The filter-then-pack pattern is the standard structure for constrained placement: filter the candidate set by all hard constraints first, then apply the bin-packing heuristic to the remaining candidates. The filter is fast (set operations); the packing is the more interesting algorithm.

Key Takeaways

  • Bin-packing is NP-hard in general; production schedulers use approximation algorithms. First-fit and best-fit are the standard online algorithms; decreasing variants improve the approximation ratio at the cost of requiring full knowledge of items in advance.
  • Multi-dimensional resource allocation (CPU + memory + GPU + ...) uses dot-product matching: pick the machine whose residual capacity vector most closely matches the job's requirement vector. Kubernetes and similar schedulers use this pattern.
  • Headroom (reserved capacity per machine, typically 10-25%) and overcommitment (total fleet allocation exceeds physical capacity) are complementary practices.
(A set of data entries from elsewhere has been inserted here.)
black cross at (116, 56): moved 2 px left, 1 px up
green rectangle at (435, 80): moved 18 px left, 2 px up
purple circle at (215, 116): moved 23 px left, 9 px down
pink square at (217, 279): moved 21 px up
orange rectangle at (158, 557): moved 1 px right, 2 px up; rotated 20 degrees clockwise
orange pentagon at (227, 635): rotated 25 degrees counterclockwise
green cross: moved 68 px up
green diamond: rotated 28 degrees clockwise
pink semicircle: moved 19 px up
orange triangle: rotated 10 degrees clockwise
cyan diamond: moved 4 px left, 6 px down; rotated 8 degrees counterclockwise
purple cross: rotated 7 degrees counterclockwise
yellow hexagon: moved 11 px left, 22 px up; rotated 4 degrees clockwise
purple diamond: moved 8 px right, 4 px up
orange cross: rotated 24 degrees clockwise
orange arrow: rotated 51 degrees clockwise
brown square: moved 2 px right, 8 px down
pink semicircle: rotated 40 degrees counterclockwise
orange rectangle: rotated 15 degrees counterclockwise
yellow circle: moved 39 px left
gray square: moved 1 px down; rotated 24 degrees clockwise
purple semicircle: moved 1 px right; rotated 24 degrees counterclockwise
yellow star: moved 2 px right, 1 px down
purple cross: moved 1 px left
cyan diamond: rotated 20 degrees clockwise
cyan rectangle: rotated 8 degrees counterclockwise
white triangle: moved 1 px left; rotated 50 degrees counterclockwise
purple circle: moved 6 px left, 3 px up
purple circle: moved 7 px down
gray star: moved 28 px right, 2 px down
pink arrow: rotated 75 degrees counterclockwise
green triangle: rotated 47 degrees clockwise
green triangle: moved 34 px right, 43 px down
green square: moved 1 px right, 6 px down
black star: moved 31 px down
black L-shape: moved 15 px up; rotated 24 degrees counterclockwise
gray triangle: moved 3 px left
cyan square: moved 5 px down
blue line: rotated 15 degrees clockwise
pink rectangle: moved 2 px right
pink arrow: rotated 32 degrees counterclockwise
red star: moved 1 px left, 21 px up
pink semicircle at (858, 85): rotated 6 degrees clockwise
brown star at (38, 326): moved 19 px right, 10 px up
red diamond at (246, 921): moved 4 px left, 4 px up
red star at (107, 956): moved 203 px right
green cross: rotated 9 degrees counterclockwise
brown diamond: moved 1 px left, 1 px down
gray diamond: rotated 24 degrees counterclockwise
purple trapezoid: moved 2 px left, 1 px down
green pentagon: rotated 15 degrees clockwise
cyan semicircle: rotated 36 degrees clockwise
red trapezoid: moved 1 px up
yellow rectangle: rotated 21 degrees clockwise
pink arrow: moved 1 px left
Headroom absorbs per-machine spikes; overcommitment extracts aggregate utilization from uncorrelated demand.
  • Eviction policy is part of the priority model. Hard, soft, and suspension are the three mechanisms; the choice depends on the cost of redoing the evicted work versus the urgency of the preempting job.
  • Utilization trades against latency. Target utilization should match the latency budget: latency-critical workloads cap below 70%; batch workloads can target 85-90%. Pushing latency-critical work toward 95% utilization is the canonical failure mode.

Source note: This lesson is synthesized from training knowledge plus the canonical references. Bin-packing theory traces to Johnson et al. (1974) for the first approximation analyses; "Bin Packing" by Coffman, Garey, Johnson (1996) is the survey reference. Multi-dimensional packing for clusters is treated in the Borg paper (Verma et al., EuroSys 2015) and Kubernetes' scheduler documentation. The queueing-latency formula 1/(1-ρ) is standard M/M/1 queue theory. DDIA does not treat scheduling or placement directly. Foundations of Scalable Systems and an operating-systems text are the natural references and were not available; cross-check before publication.